Setembro 2015
Em 02.09.2015, foi publicada a Instrução Normativa nº 1.585, de 31.08.2015, da Receita Federal do Brasil (IN RFB nº 1.585/15), que introduziu uma nova regulamentação da tributação do Imposto de Renda (IR) incidente sobre os rendimentos e ganhos produzidos por operações do mercado financeiro e de capitais, em substituição da IN RFB nº 1.022/10, anteriormente vigente.
A nova norma teve o intuito de consolidar e reorganizar as regras que regem a tributação em tela, as quais foram objeto de inúmeras alterações e inovações desde o início de vigência da IN RFB nº 1.022/10. Este informe não tem o escopo de detalhar todas as regras veiculadas pela IN RFB nº 1.585/15, mas apenas pontuar as suas principais novidades e indicar algumas situações mais sensíveis decorrentes do novo regramento.

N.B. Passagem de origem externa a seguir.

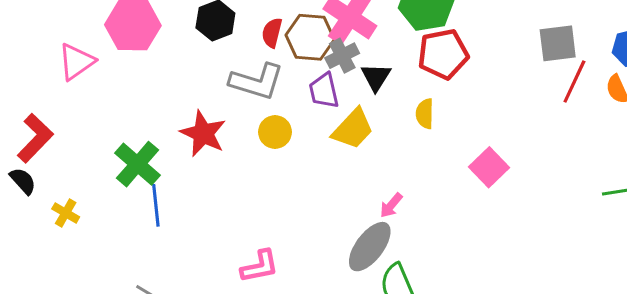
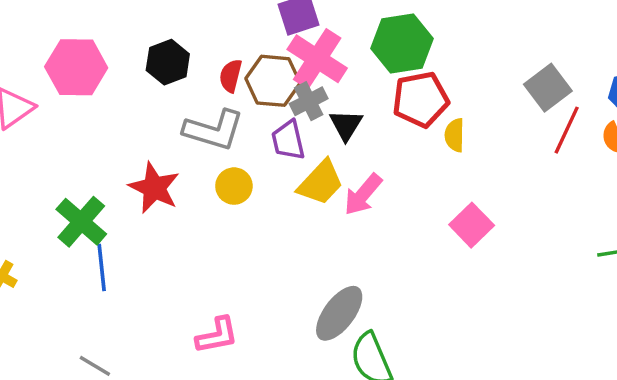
gray square: (558, 43) -> (548, 88), turned -30
yellow semicircle: (425, 114) -> (455, 135), moved
pink arrow: (391, 205) -> (363, 195), moved, size x1.5

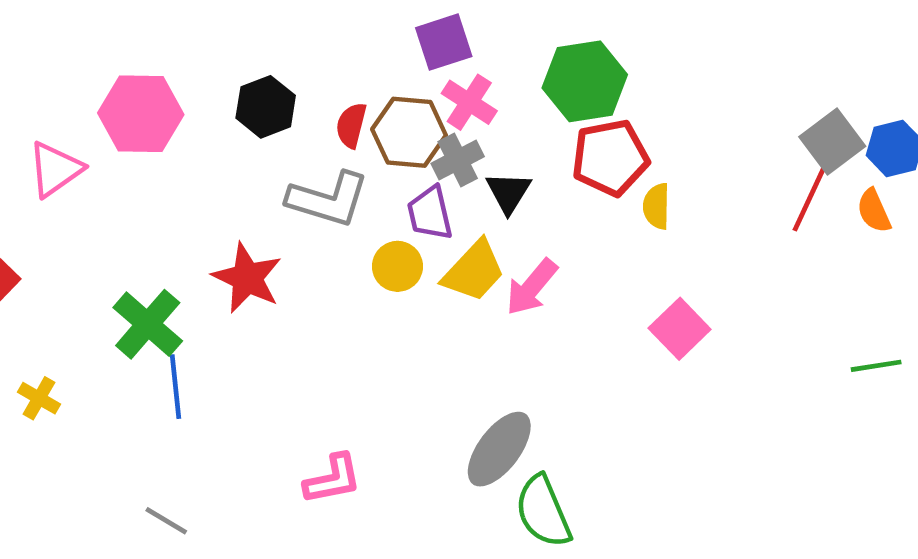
pink cross: (317, 59) -> (469, 102), size x0.7
gray square: (548, 88) -> (832, 141), moved
yellow circle: (234, 186) -> (397, 266), moved

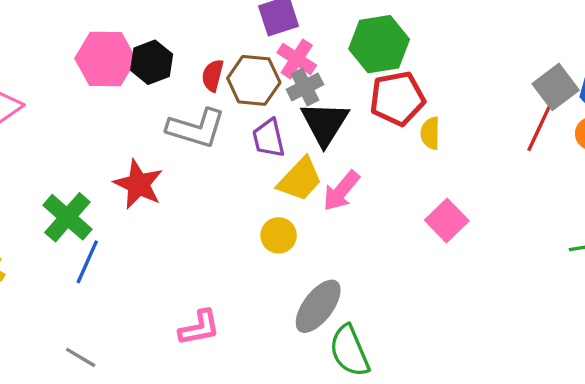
pink hexagon: (141, 114) -> (105, 59), moved
gray cross: (458, 160) -> (305, 87), moved
black triangle: (508, 192) -> (325, 123), size x1.5
yellow circle: (397, 266) -> (279, 235), moved
blue line: (175, 387) -> (87, 262), turned 30

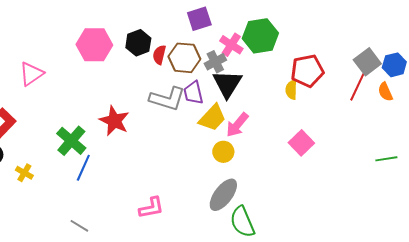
pink cross: (297, 59) -> (231, 45), moved
black hexagon: (152, 62) -> (138, 43), moved
red pentagon: (397, 99) -> (307, 71), moved
gray L-shape: (196, 128) -> (167, 99), moved
yellow circle: (279, 235) -> (223, 152), moved

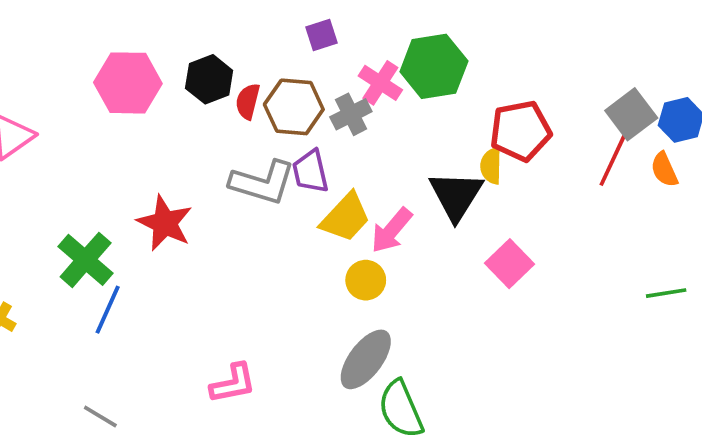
purple square: (199, 19) -> (321, 35), size x0.7
black triangle: (227, 84) -> (456, 195), moved

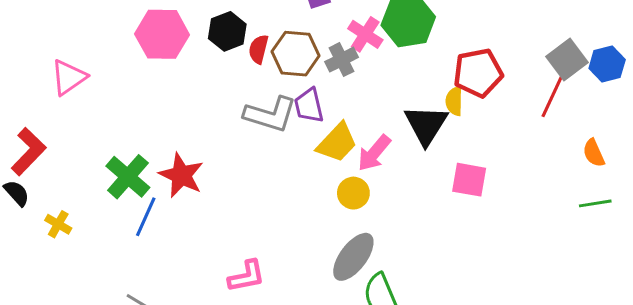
orange semicircle: (664, 170) -> (594, 153), moved
red star: (165, 223) -> (181, 175), moved
pink square: (509, 264) -> (469, 180), turned -36

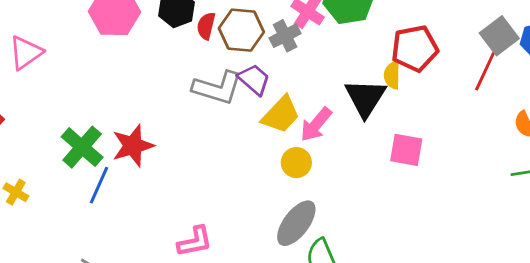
purple trapezoid: (309, 106) -> (254, 79), turned 144
red star: (181, 175) -> (133, 146), turned 30

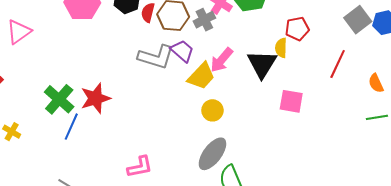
red pentagon: (415, 48) -> (297, 29), size x0.7
red line: (485, 71) -> (338, 64), moved
pink arrow: (316, 125) -> (222, 60), moved

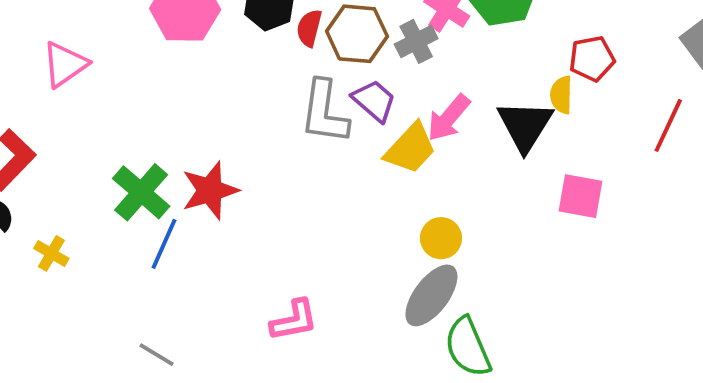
gray L-shape: (156, 57) -> (324, 112), turned 81
yellow circle: (212, 110) -> (441, 238), moved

1. NOVOS FUNDOS DE INVESTIMENTO SUJEITOS A REGIMES ESPECIAIS
Em linha com a legislação editada posteriormente ao advento da IN RFB nº 1.022/10, a IN RFB nº 1.585/15 passou a conter novas disciplinas específicas sobre determinados fundos de investimento que não se submetem às regras aplicáveis aos fundos de investimento em geral, quais sejam: (i) Fundos de Investimento em Ações – Mercado de Acesso; e (ii) Fundos de Índice de Renda Fixa.
2. ALTERAÇÃO DO TRATAMENTO PARA PROVENTOS DE AÇÕES REPASSADOS DIRETAMENTE PELOS FUNDOS DE INVESTIMENTO AOS COTISTAS – QUESTIONAMENTO JUDICIAL
O art. 22 da IN RFB nº 1.022/10 estabelecia que os dividendos recebidos pelos fundos de ações das companhias emissoras de ações integrantes da sua carteira, que fossem repassados diretamente aos cotistas, eram isentos do IR. O mesmo dispositivo determinava que, se em lugar de dividendos se tratasse de Juros sobre o Capital Próprio (JCP), estes seriam tributados na fonte à alíquota de 15%.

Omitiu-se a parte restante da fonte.